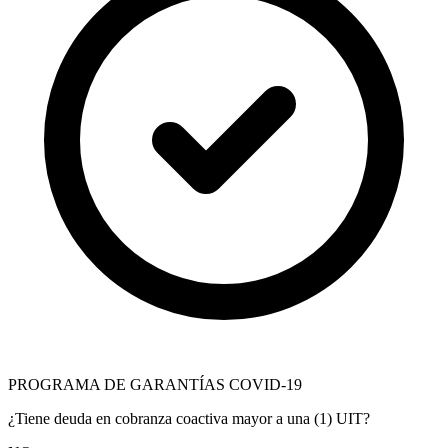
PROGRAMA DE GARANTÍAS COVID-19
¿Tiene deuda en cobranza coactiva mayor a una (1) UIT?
-=-=-=-=-
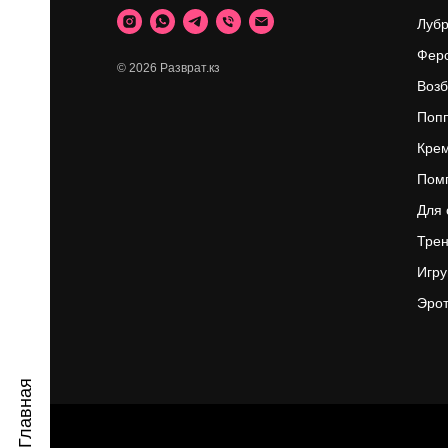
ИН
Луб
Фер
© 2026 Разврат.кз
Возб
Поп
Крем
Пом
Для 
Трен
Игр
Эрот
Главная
-=-=-=-=-
Task description = Using the entries above, extract exactly the span from the line with "PROGRAMA DE GARANTÍAS COVID-19" to the line with "una (1) UIT?", both lines included; leave out everything else.

Answer for this exercise =
PROGRAMA DE GARANTÍAS COVID-19
¿Tiene deuda en cobranza coactiva mayor a una (1) UIT?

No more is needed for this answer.